The challenges of the American economy, including in particular unemployment, directly affect Colonial Williamsburg's admissions and hotel occupancy. With unemployment remaining high, we felt an impact. Yet, through creative programming and marketing, about 1.7 million people walked our streets—roughly the same as in 2009, our paid attendance increased by nearly 4 percent to 686,000, and our hotel occupancy, including conference business, picked up nicely.
The value of the endowment increased by $52 million to $754 million, and realized a total return of 16 percent. The endowment's investment performance in the year ending December 31, 2010, continues to place us in the top ranks of endowments across the country. I am especially pleased that the net assets of the foundation have increased significantly during the past two years after experiencing a downturn with the rest of the economy in 2008.

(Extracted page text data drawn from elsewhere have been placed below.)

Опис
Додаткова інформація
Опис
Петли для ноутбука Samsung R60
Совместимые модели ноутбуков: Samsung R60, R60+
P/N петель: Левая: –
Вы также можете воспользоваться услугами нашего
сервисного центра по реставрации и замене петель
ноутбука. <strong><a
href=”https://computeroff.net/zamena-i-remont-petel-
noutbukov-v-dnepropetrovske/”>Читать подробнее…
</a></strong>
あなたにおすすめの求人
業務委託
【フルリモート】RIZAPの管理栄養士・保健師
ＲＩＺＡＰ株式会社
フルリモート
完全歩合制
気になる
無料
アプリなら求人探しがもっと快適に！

Because we continue operating with a substantially smaller staff and are keeping expenses down—and we intend to maintain that discipline—we will be in a well-leveraged position as the tourism economy improves. This is critical to achieving true financial equilibrium—an essential responsibility of stewards of the future.
A Place for Engagement
Among our newest programming initiatives in the Historic Area is Charlton's Coffeehouse, which opened in November 2009 and welcomed more than 100,000 guests in 2010. With tours limited to fewer than twenty guests at a time, that is a lot of traffic in this relatively small but important space.

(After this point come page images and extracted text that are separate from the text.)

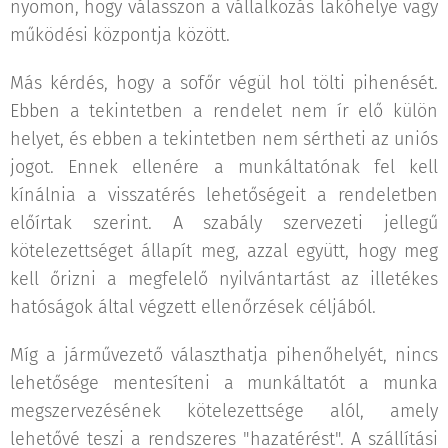
nyomon, hogy válasszon a vállalkozás lakóhelye vagy
működési központja között.
Más kérdés, hogy a sofőr végül hol tölti pihenését.
Ebben a tekintetben a rendelet nem ír elő külön
helyet, és ebben a tekintetben nem sértheti az uniós
jogot. Ennek ellenére a munkáltatónak fel kell
kínálnia a visszatérés lehetőségeit a rendeletben
előírtak szerint. A szabály szervezeti jellegű
kötelezettséget állapít meg, azzal együtt, hogy meg
kell őrizni a megfelelő nyilvántartást az illetékes
hatóságok által végzett ellenőrzések céljából.
Míg a járművezető választhatja pihenőhelyét, nincs
lehetősége mentesíteni a munkáltatót a munka
megszervezésének kötelezettsége alól, amely
lehetővé teszi a rendszeres "hazatérést". A szállítási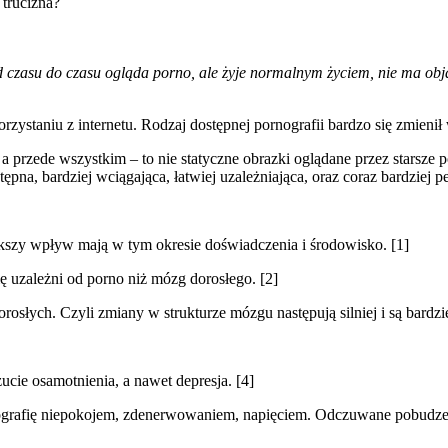
 trucizna?
zasu do czasu ogląda porno, ale żyje normalnym życiem, nie ma objaw
rzystaniu z internetu. Rodzaj dostępnej pornografii bardzo się zmienił w
ej, a przede wszystkim – to nie statyczne obrazki oglądane przez starsz
ostępna, bardziej wciągająca, łatwiej uzależniająca, oraz coraz bardzi
kszy wpływ mają w tym okresie doświadczenia i środowisko. [1]
ię uzależni od porno niż mózg dorosłego. [2]
osłych. Czyli zmiany w strukturze mózgu następują silniej i są bardzie
ucie osamotnienia, a nawet depresja. [4]
nografię niepokojem, zdenerwowaniem, napięciem. Odczuwane pobudzeni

The generosity of Forrest E. Mars Jr. and Deborah Mars made possible this first reconstruction on the Duke of Gloucester Street in more than fifty years. In 2010, Mr. Mars committed the funding for reconstruction of the Public Armoury at the most popular trade site in the Historic Area, the James Anderson Blacksmith Shop. This large complex will introduce our guests to the industrial life of Williamsburg during the Revolutionary War. It will be a busy place, with forges producing vital material, a working tinsmith shop making supplies, and cannon repair and the like in the yard. Though not far from Raleigh Tavern, or the Capitol, or the Governor's Palace, the Armoury was a true eighteenth-century industrial site, and its reconstruction offers guests exposure to significantly different dimensions of life in Williamsburg in wartime. Presentations there will connect with the message of Revolutionary City and give a fuller picture of the challenges the Revolution presented, as well as the interaction between citizens and the military.

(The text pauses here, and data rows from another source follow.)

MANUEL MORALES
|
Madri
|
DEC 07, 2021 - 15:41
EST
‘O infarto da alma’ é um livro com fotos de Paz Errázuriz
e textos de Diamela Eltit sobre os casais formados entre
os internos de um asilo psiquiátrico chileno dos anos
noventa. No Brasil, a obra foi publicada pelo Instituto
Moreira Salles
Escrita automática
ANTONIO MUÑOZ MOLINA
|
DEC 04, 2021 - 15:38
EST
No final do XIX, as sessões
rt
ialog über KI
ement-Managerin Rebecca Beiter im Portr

This past year began with placing Capitol and Palace guests in "moments in history" by re-creating events that generated lively activity at those sites in the eighteenth century. At the Palace, interpreters were reenacting a ball the governor gave in January 1775, a politically charged time. The setting's elegance and the excited planning for the festivities are contrasted with political talk and intrigue, tensions between loyalists and patriots, distrust between Lord Dunmore and House of Burgesses members. It is a more engaging, family-friendly experience than a tour, but authentic history is still very much at the forefront, as it always should be.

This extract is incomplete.